手術痕、血行障害、爪割れ防止… 手から知るプロ野球選手の苦労とは
産経ニュース / 2024年10月8日 11時0分
プロ野球の取材中、メモを取りながら話を聞いていると、ふと目に入るのが選手の手元。投げる、打つ、捕る、と商売道具の一つでもある手について話を聞くと、プロ野球選手の苦労やすごみが垣間見えた。
爪が変色、捕球で血行障害に
話を聞くきっかけになったのは、正捕手としてヤクルトを3度のリーグ優勝に導いた中村悠平の手だった。投手の球を受ける左手の爪が、やや茶色く変色し、変形しているのが痛々しく見えたからだ。昨年のワールド・ベースボール・クラシック(WBC)で日本の優勝にも貢献した球界屈指の扇の要に聞くと、「血行障害」の症状の一つと教えてくれた。
捕球時の衝撃を繰り返すことによって血管や神経が圧迫され、血流が滞ってしまうといい、「たぶん、神経が死んじゃってるんですよね。プロになってから、気づいたらこうなっていた」。7~8年前から今の状態だという。意外と痛みはないようで、「寒いときに手がかじかむような感覚ですね。感覚がないから、全然痛くない。職業病っていったらそうかも」と、こともなげに話す。
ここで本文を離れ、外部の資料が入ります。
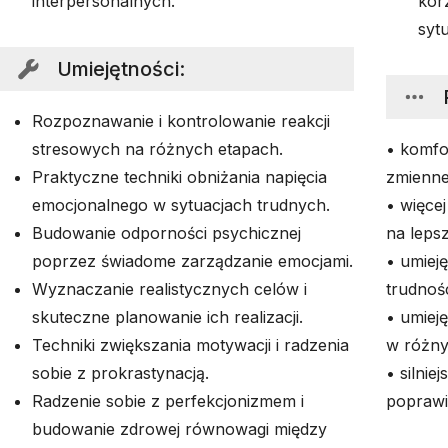
interpersonalnych.
kor
syt
Umiejętności
:
Rozpoznawanie i kontrolowanie reakcji
stresowych na różnych etapach.
• komfo
Praktyczne techniki obniżania napięcia
zmienne
emocjonalnego w sytuacjach trudnych.
• więcej
Budowanie odporności psychicznej
na leps
poprzez świadome zarządzanie emocjami.
• umiej
Wyznaczanie realistycznych celów i
trudnoś
skuteczne planowanie ich realizacji.
• umiej
Techniki zwiększania motywacji i radzenia
w różny
sobie z prokrastynacją.
• silnie
Radzenie sobie z perfekcjonizmem i
poprawi
budowanie zdrowej równowagi między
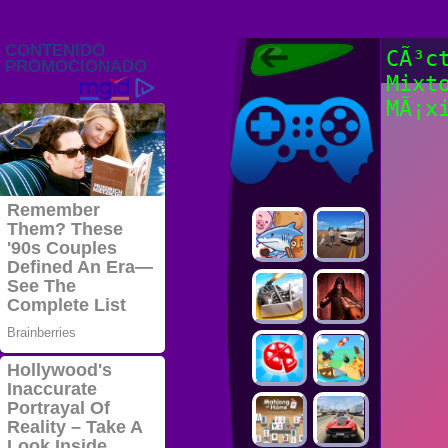
Juegos Friv
CÃ³c
2022, Juegos
Mixt
Gratis, FRIV
Juegos Friv
2022
MÃ¡x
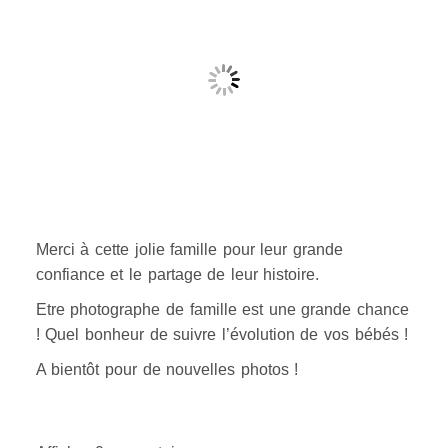
Merci à cette jolie famille pour leur grande
confiance et le partage de leur histoire.
Etre photographe de famille est une grande chance
! Quel bonheur de suivre l’évolution de vos bébés !
A bientôt pour de nouvelles photos !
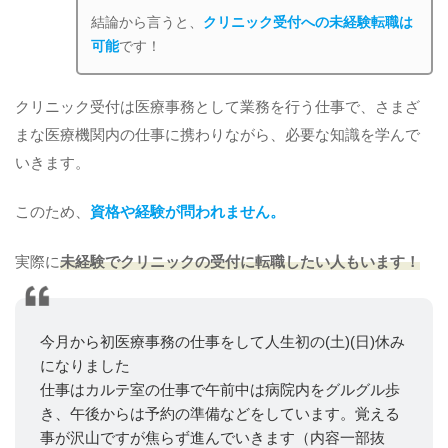
結論から言うと、
クリニック受付への未経験転職は
可能
です！
クリニック受付は医療事務として業務を行う仕事で、さまざ
まな医療機関内の仕事に携わりながら、必要な知識を学んで
いきます。
このため、
資格や経験が問われません。
実際に
未経験でクリニックの受付に転職したい人もいます！
今月から初医療事務の仕事をして人生初の(土)(日)休み
になりました
仕事はカルテ室の仕事で午前中は病院内をグルグル歩
き、午後からは予約の準備などをしています。覚える
事が沢山ですが焦らず進んでいきます（内容一部抜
肉厚なキャッチャーミットを着けていても衝撃を防ぎきれない、プロの投手の球の威力たるや。「谷繁(元信)さんは試合終盤になったら、手がパンパンでバットを振れないとか、革手(袋)が入りにくくなるとか。(捕球する手と逆の)右に合わせると革手はパンパン。そういうのはありますね」と中村。捕手の過酷さの一端がみえた。
強打者の宿命、手首に残る手術痕
2度の首位打者経験を持つDeNAの宮崎敏郎の左手首付近には、うっすらと手術痕が残っている。2019年8月7日の広島戦で折れた、左有鈎骨(ゆうこうこつ)を摘出した際のものだ。
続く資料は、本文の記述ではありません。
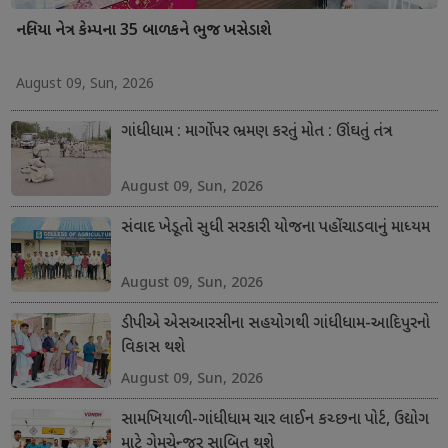
નલિયા નેત્ર કેમ્પના 35 બાળકને ભુજ ખસેડાશે
August 09, Sun, 2026
ગાંધીધામ : માર્ગો પર ભ્રમણ કરતું મોત : ઊંઘતું તંત્ર
August 09, Sun, 2026
સંવાદ ખેડૂતો સુધી સરકારી યોજના પહોંચાડવાનું માધ્યમ
August 09, Sun, 2026
ડીપીએ એસઆરસીના સહયોગથી ગાંધીધામ-આદિપુરનો
વિકાસ થશે
August 09, Sun, 2026
સામખિયાળી-ગાંધીધામ ચાર લાઈન કચ્છના પોર્ટ, ઉદ્યોગ
માટે ગેમચેન્જર સાબિત થશે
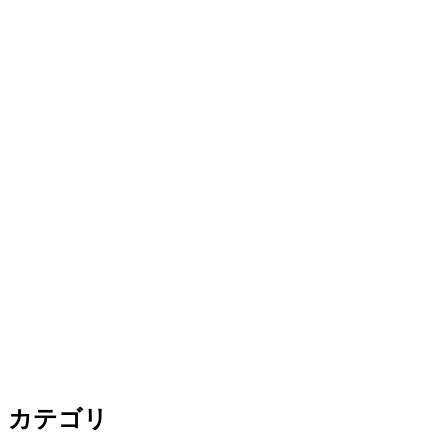
ョ
ン
カテゴリ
スイングスピードが速い長距離打者に多いとされるケガで、速球をファウルした際、「ん? って違和感があって。大丈夫かな、痛いなって感じでした」。その後も打席に立ち続けたが、再度ファウルした際に激痛が襲い、審判らに「やめといたほうがいい」と促される形で途中交代した。
「もう(左手に)心臓がついてるみたいな感じでしたね。ドクドクって脈打ってて」。2日後、手のひらの小指の付け根付近を逆L字型に切り開き、折れた骨を摘出した。
実戦復帰には通常約2カ月かかるとされるが、宮崎の場合は約1カ月でスピード復帰した。「それまで骨折したことがなかった」というだけに、骨が強かったのか…。「最初は硬くなっていた患部を、自分でマッサージしたりして。力が入れば行けるかなーって感じでしたね。幸い握力はすぐ戻った。いまは違和感はないですね」
ちなみに、左手にはざっと数えただけでも12カ所ほどマメがある。「打ち方が悪いんじゃないですかね。こんなマメできるの」。独自のフォームから安打を量産する35歳は天才と称されることも多いが、泥臭い努力と強靭な忍耐力が技術を支えているのだろう。
爪割れ防止、行きついた「アロンアルファ」
巨人の開幕投手を務め、4年ぶりのリーグ優勝を支えた戸郷翔征の右手中指の爪には、小さく切ったテーピングが張り付いている。爪割れ防止でジェルネイルを施している投手はよく見るが、これも「爪の補強」の一つなのだという。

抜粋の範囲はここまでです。